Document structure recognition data

◆ ◆ ◆ ◆ ◆

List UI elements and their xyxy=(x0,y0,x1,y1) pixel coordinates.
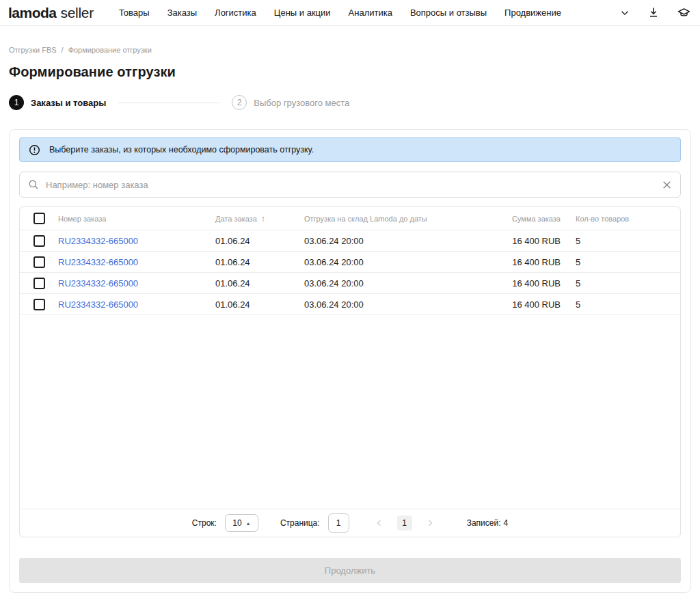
nav-item-prodvizhenie[interactable]: Продвижение xyxy=(504,8,561,18)
table-row: RU2334332-665000 01.06.24 03.06.24 20:00… xyxy=(20,230,680,252)
rows-per-page-select[interactable]: 10 ▲ xyxy=(225,514,258,532)
order-date-cell: 01.06.24 xyxy=(215,236,304,246)
breadcrumb-current: Формирование отгрузки xyxy=(68,46,152,54)
order-sum-cell: 16 400 RUB xyxy=(489,299,571,310)
records-count: Записей: 4 xyxy=(467,518,509,528)
caret-up-icon: ▲ xyxy=(246,521,251,526)
search-icon xyxy=(28,179,39,190)
logo-regular-text: seller xyxy=(61,5,94,21)
order-number-link[interactable]: RU2334332-665000 xyxy=(58,257,215,267)
order-sum-cell: 16 400 RUB xyxy=(489,257,571,267)
step-2-cargo-place: 2 Выбор грузового места xyxy=(232,95,349,110)
step-2-circle: 2 xyxy=(232,95,247,110)
ship-by-cell: 03.06.24 20:00 xyxy=(304,278,489,289)
nav-item-logistika[interactable]: Логистика xyxy=(215,8,256,18)
stepper: 1 Заказы и товары 2 Выбор грузового мест… xyxy=(9,95,691,110)
row-checkbox[interactable] xyxy=(33,299,45,310)
col-header-order-date[interactable]: Дата заказа ↑ xyxy=(215,214,304,224)
search-input[interactable] xyxy=(46,180,655,190)
next-page-icon[interactable] xyxy=(420,519,440,527)
row-checkbox[interactable] xyxy=(33,256,45,268)
row-checkbox[interactable] xyxy=(33,278,45,289)
nav-item-tovary[interactable]: Товары xyxy=(119,8,150,18)
main-nav: Товары Заказы Логистика Цены и акции Ана… xyxy=(119,8,561,18)
logo-bold-text: lamoda xyxy=(8,5,57,21)
qty-cell: 5 xyxy=(571,278,680,289)
lamoda-seller-logo[interactable]: lamoda seller xyxy=(8,5,94,21)
select-all-checkbox[interactable] xyxy=(33,213,45,224)
pagination-bar: Строк: 10 ▲ Страница: 1 1 Записей: 4 xyxy=(20,509,680,537)
table-header-row: Номер заказа Дата заказа ↑ Отгрузка на с… xyxy=(20,207,680,230)
ship-by-cell: 03.06.24 20:00 xyxy=(304,299,489,310)
breadcrumb: Отгрузки FBS / Формирование отгрузки xyxy=(9,46,691,54)
orders-table: Номер заказа Дата заказа ↑ Отгрузка на с… xyxy=(19,206,681,537)
table-row: RU2334332-665000 01.06.24 03.06.24 20:00… xyxy=(20,294,680,315)
col-header-qty: Кол-во товаров xyxy=(571,215,680,223)
step-1-orders-and-goods: 1 Заказы и товары xyxy=(9,95,106,110)
order-number-link[interactable]: RU2334332-665000 xyxy=(58,299,215,310)
step-2-label: Выбор грузового места xyxy=(254,98,349,108)
info-icon xyxy=(29,144,40,156)
rows-per-page-label: Строк: xyxy=(192,518,217,528)
order-date-cell: 01.06.24 xyxy=(215,299,304,310)
info-banner-text: Выберите заказы, из которых необходимо с… xyxy=(49,145,314,155)
step-1-circle: 1 xyxy=(9,95,24,110)
continue-button[interactable]: Продолжить xyxy=(19,558,681,583)
info-banner: Выберите заказы, из которых необходимо с… xyxy=(19,137,681,162)
top-bar: lamoda seller Товары Заказы Логистика Це… xyxy=(0,0,700,26)
table-empty-space xyxy=(20,315,680,509)
order-number-link[interactable]: RU2334332-665000 xyxy=(58,236,215,246)
prev-page-icon[interactable] xyxy=(370,519,389,527)
records-label: Записей: xyxy=(467,518,501,528)
chevron-down-icon[interactable] xyxy=(620,8,630,18)
order-sum-cell: 16 400 RUB xyxy=(489,236,571,246)
page-number-input[interactable]: 1 xyxy=(328,513,349,533)
rows-per-page-value: 10 xyxy=(232,518,241,528)
col-header-ship-by: Отгрузка на склад Lamoda до даты xyxy=(304,215,489,223)
nav-item-analitika[interactable]: Аналитика xyxy=(349,8,392,18)
row-checkbox[interactable] xyxy=(33,235,45,247)
nav-item-voprosy-i-otzyvy[interactable]: Вопросы и отзывы xyxy=(410,8,487,18)
order-date-cell: 01.06.24 xyxy=(215,278,304,289)
ship-by-cell: 03.06.24 20:00 xyxy=(304,236,489,246)
current-page-button[interactable]: 1 xyxy=(397,515,412,531)
breadcrumb-separator: / xyxy=(62,46,64,54)
shipment-card: Выберите заказы, из которых необходимо с… xyxy=(9,129,691,593)
step-1-label: Заказы и товары xyxy=(31,98,106,108)
order-number-link[interactable]: RU2334332-665000 xyxy=(58,278,215,289)
breadcrumb-otgruzki-fbs[interactable]: Отгрузки FBS xyxy=(9,46,57,54)
stepper-connector xyxy=(118,103,219,103)
table-row: RU2334332-665000 01.06.24 03.06.24 20:00… xyxy=(20,273,680,294)
order-sum-cell: 16 400 RUB xyxy=(489,278,571,289)
nav-item-tseny-i-aktsii[interactable]: Цены и акции xyxy=(274,8,331,18)
col-header-order-date-label: Дата заказа xyxy=(215,215,257,223)
table-row: RU2334332-665000 01.06.24 03.06.24 20:00… xyxy=(20,252,680,273)
ship-by-cell: 03.06.24 20:00 xyxy=(304,257,489,267)
col-header-order-number: Номер заказа xyxy=(58,215,215,223)
qty-cell: 5 xyxy=(571,299,680,310)
order-search-box xyxy=(19,172,681,198)
sort-asc-icon: ↑ xyxy=(261,214,265,224)
clear-search-icon[interactable] xyxy=(662,180,672,190)
records-value: 4 xyxy=(503,518,508,528)
nav-item-zakazy[interactable]: Заказы xyxy=(167,8,197,18)
download-icon[interactable] xyxy=(648,7,659,18)
qty-cell: 5 xyxy=(571,236,680,246)
col-header-order-sum: Сумма заказа xyxy=(489,215,571,223)
page-label: Страница: xyxy=(280,518,320,528)
page-title: Формирование отгрузки xyxy=(9,64,691,80)
order-date-cell: 01.06.24 xyxy=(215,257,304,267)
education-cap-icon[interactable] xyxy=(677,7,690,18)
qty-cell: 5 xyxy=(571,257,680,267)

◆ ◆ ◆ ◆ ◆

▶ YOUR ASSIGNMENT
Copy out all the data above exactly, minus the images.

▶ ANSWER TO THIS PROBLEM
List UI elements and their xyxy=(x0,y0,x1,y1) pixel coordinates.
nav-item-prodvizhenie[interactable]: Продвижение xyxy=(504,8,561,18)
table-row: RU2334332-665000 01.06.24 03.06.24 20:00… xyxy=(20,230,680,252)
rows-per-page-select[interactable]: 10 ▲ xyxy=(225,514,258,532)
order-date-cell: 01.06.24 xyxy=(215,236,304,246)
breadcrumb-current: Формирование отгрузки xyxy=(68,46,152,54)
order-sum-cell: 16 400 RUB xyxy=(489,299,571,310)
records-count: Записей: 4 xyxy=(467,518,509,528)
caret-up-icon: ▲ xyxy=(246,521,251,526)
search-icon xyxy=(28,179,39,190)
logo-regular-text: seller xyxy=(61,5,94,21)
order-number-link[interactable]: RU2334332-665000 xyxy=(58,257,215,267)
order-sum-cell: 16 400 RUB xyxy=(489,257,571,267)
step-2-cargo-place: 2 Выбор грузового места xyxy=(232,95,349,110)
step-2-circle: 2 xyxy=(232,95,247,110)
ship-by-cell: 03.06.24 20:00 xyxy=(304,278,489,289)
nav-item-logistika[interactable]: Логистика xyxy=(215,8,256,18)
stepper: 1 Заказы и товары 2 Выбор грузового мест… xyxy=(9,95,691,110)
row-checkbox[interactable] xyxy=(33,299,45,310)
col-header-order-date[interactable]: Дата заказа ↑ xyxy=(215,214,304,224)
search-input[interactable] xyxy=(46,180,655,190)
next-page-icon[interactable] xyxy=(420,519,440,527)
row-checkbox[interactable] xyxy=(33,256,45,268)
row-checkbox[interactable] xyxy=(33,278,45,289)
nav-item-tovary[interactable]: Товары xyxy=(119,8,150,18)
main-nav: Товары Заказы Логистика Цены и акции Ана… xyxy=(119,8,561,18)
logo-bold-text: lamoda xyxy=(8,5,57,21)
qty-cell: 5 xyxy=(571,278,680,289)
lamoda-seller-logo[interactable]: lamoda seller xyxy=(8,5,94,21)
select-all-checkbox[interactable] xyxy=(33,213,45,224)
pagination-bar: Строк: 10 ▲ Страница: 1 1 Записей: 4 xyxy=(20,509,680,537)
table-header-row: Номер заказа Дата заказа ↑ Отгрузка на с… xyxy=(20,207,680,230)
ship-by-cell: 03.06.24 20:00 xyxy=(304,299,489,310)
breadcrumb: Отгрузки FBS / Формирование отгрузки xyxy=(9,46,691,54)
orders-table: Номер заказа Дата заказа ↑ Отгрузка на с… xyxy=(19,206,681,537)
table-row: RU2334332-665000 01.06.24 03.06.24 20:00… xyxy=(20,294,680,315)
col-header-qty: Кол-во товаров xyxy=(571,215,680,223)
step-1-orders-and-goods: 1 Заказы и товары xyxy=(9,95,106,110)
order-number-link[interactable]: RU2334332-665000 xyxy=(58,299,215,310)
step-2-label: Выбор грузового места xyxy=(254,98,349,108)
info-icon xyxy=(29,144,40,156)
rows-per-page-label: Строк: xyxy=(192,518,217,528)
order-date-cell: 01.06.24 xyxy=(215,299,304,310)
info-banner-text: Выберите заказы, из которых необходимо с… xyxy=(49,145,314,155)
step-1-circle: 1 xyxy=(9,95,24,110)
continue-button[interactable]: Продолжить xyxy=(19,558,681,583)
info-banner: Выберите заказы, из которых необходимо с… xyxy=(19,137,681,162)
top-bar: lamoda seller Товары Заказы Логистика Це… xyxy=(0,0,700,26)
table-empty-space xyxy=(20,315,680,509)
order-number-link[interactable]: RU2334332-665000 xyxy=(58,236,215,246)
prev-page-icon[interactable] xyxy=(370,519,389,527)
records-label: Записей: xyxy=(467,518,501,528)
chevron-down-icon[interactable] xyxy=(620,8,630,18)
order-sum-cell: 16 400 RUB xyxy=(489,236,571,246)
page-number-input[interactable]: 1 xyxy=(328,513,349,533)
rows-per-page-value: 10 xyxy=(232,518,241,528)
col-header-ship-by: Отгрузка на склад Lamoda до даты xyxy=(304,215,489,223)
nav-item-analitika[interactable]: Аналитика xyxy=(349,8,392,18)
row-checkbox[interactable] xyxy=(33,235,45,247)
nav-item-voprosy-i-otzyvy[interactable]: Вопросы и отзывы xyxy=(410,8,487,18)
order-date-cell: 01.06.24 xyxy=(215,278,304,289)
ship-by-cell: 03.06.24 20:00 xyxy=(304,236,489,246)
current-page-button[interactable]: 1 xyxy=(397,515,412,531)
breadcrumb-separator: / xyxy=(62,46,64,54)
shipment-card: Выберите заказы, из которых необходимо с… xyxy=(9,129,691,593)
step-1-label: Заказы и товары xyxy=(31,98,106,108)
order-number-link[interactable]: RU2334332-665000 xyxy=(58,278,215,289)
breadcrumb-otgruzki-fbs[interactable]: Отгрузки FBS xyxy=(9,46,57,54)
stepper-connector xyxy=(118,103,219,103)
table-row: RU2334332-665000 01.06.24 03.06.24 20:00… xyxy=(20,273,680,294)
order-sum-cell: 16 400 RUB xyxy=(489,278,571,289)
nav-item-tseny-i-aktsii[interactable]: Цены и акции xyxy=(274,8,331,18)
col-header-order-date-label: Дата заказа xyxy=(215,215,257,223)
table-row: RU2334332-665000 01.06.24 03.06.24 20:00… xyxy=(20,252,680,273)
ship-by-cell: 03.06.24 20:00 xyxy=(304,257,489,267)
col-header-order-number: Номер заказа xyxy=(58,215,215,223)
qty-cell: 5 xyxy=(571,299,680,310)
order-search-box xyxy=(19,172,681,198)
sort-asc-icon: ↑ xyxy=(261,214,265,224)
clear-search-icon[interactable] xyxy=(662,180,672,190)
records-value: 4 xyxy=(503,518,508,528)
nav-item-zakazy[interactable]: Заказы xyxy=(167,8,197,18)
download-icon[interactable] xyxy=(648,7,659,18)
qty-cell: 5 xyxy=(571,236,680,246)
col-header-order-sum: Сумма заказа xyxy=(489,215,571,223)
page-label: Страница: xyxy=(280,518,320,528)
page-title: Формирование отгрузки xyxy=(9,64,691,80)
order-date-cell: 01.06.24 xyxy=(215,257,304,267)
education-cap-icon[interactable] xyxy=(677,7,690,18)
qty-cell: 5 xyxy=(571,257,680,267)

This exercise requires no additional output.